Where, then, does the starting point of human thinking lie? Inner observation shows us that an idea or mental image arises in an area which is inaccessible to ordinary consciousness. When we try to observe how an idea arises, we come to a place at which our eye loses itself in darkness. It clearly requires an extension of consciousness to be able to investigate this “place”.
Steiner answers the question about the origin of ideas in a surprising way: in the idea, the same spiritual process reaches its conclusion which also underlies the formation of the human body. From the point of conception onwards, the spirit forms the body and brain; as it shapes their form, it dies in them. The last residue of this spiritual formative force comes to expression in the formation of an idea. Living thinking turns into abstract thinking in the course of childhood and adolescence and as such becomes increasingly dependent on the physical foundation. At about the age of twelve, when the child enters class 6, their thinking is developed to such an extent that it can gradually grasp logical structures.
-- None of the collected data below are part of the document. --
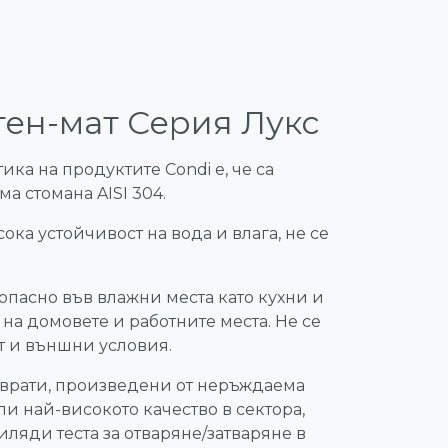
атен-мат Серия Лукс
ика на продуктите Condi е, че са
а стомана AISI 304.
ока устойчивост на вода и влага, не се
опасно във влажни места като кухни и
 на домовете и работните места. Не се
т и външни условия.
врати, произведени от неръждаема
ли най-високото качество в сектора,
иляди теста за отваряне/затваряне в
That is why in Waldorf schools science teaching (physics, mineralogy, astronomy), which refers to logic and evidence, starts from class 6. Then using and understanding digital devices also makes educational sense.
The extra-corporeal living thinking dies in the human body, turning at first into mental images and finally into abstract thinking. When people build machines that imitate this thinking, the corpse dies a second time: the until then still mobile human intelligence crystallises into devices which work purely as machines even if outwardly they might feign life.
The balance
Something new starts with the will, so where does its end lie? Steiner’s answer: in life after death. It is only there that what humans have endeavoured during life unfolds to full reality. Just as every mental image, every abstract thought is something that has reached completion, so every volitional activity is a new beginning, a seed which only finds its full reality outside space and time. Anyone who observes themselves during creative activity will notice that they are particularly active with their will. Every creative process is the seed of a new beginning. When people imaginatively seek opportunities to realise something, then their will is particularly active. It then becomes so strong that it brings the idea to life again, brings it a little closer to its origin again.
The technical artefacts of the digital world make life comfortable for us. We can take it easy because the devices do a lot of things for us. Personal assistants such as Siri or Alexa endeavour to suggest things even before we are aware we want something. Such assistants can lead us through life today.
Self-determined personalities who want to be involved in shaping and changing the world need powers of imagination through which they can develop images of how the world should look in the future. And they require perseverance to carry out their intention even in the face of adversity. For that they need a strong will and a rich feeling life.
Education must therefore challenge the will and feeling of children in particular measure and encourage them to develop intensive feelings and self-determined volition. Particularly at Waldorf schools, the awareness has to be maintained among parents and teachers as to the importance of developing the feelings and will in a time of artificial intelligence. Because only through a rich feeling life and a strong will can humans withstand the grip of devices that have turned independent. Through commitment and strength of will, a forward-looking, creative thinking must be set against the thinking “frozen” in machines. These qualities are best practised in the crafts and art lessons.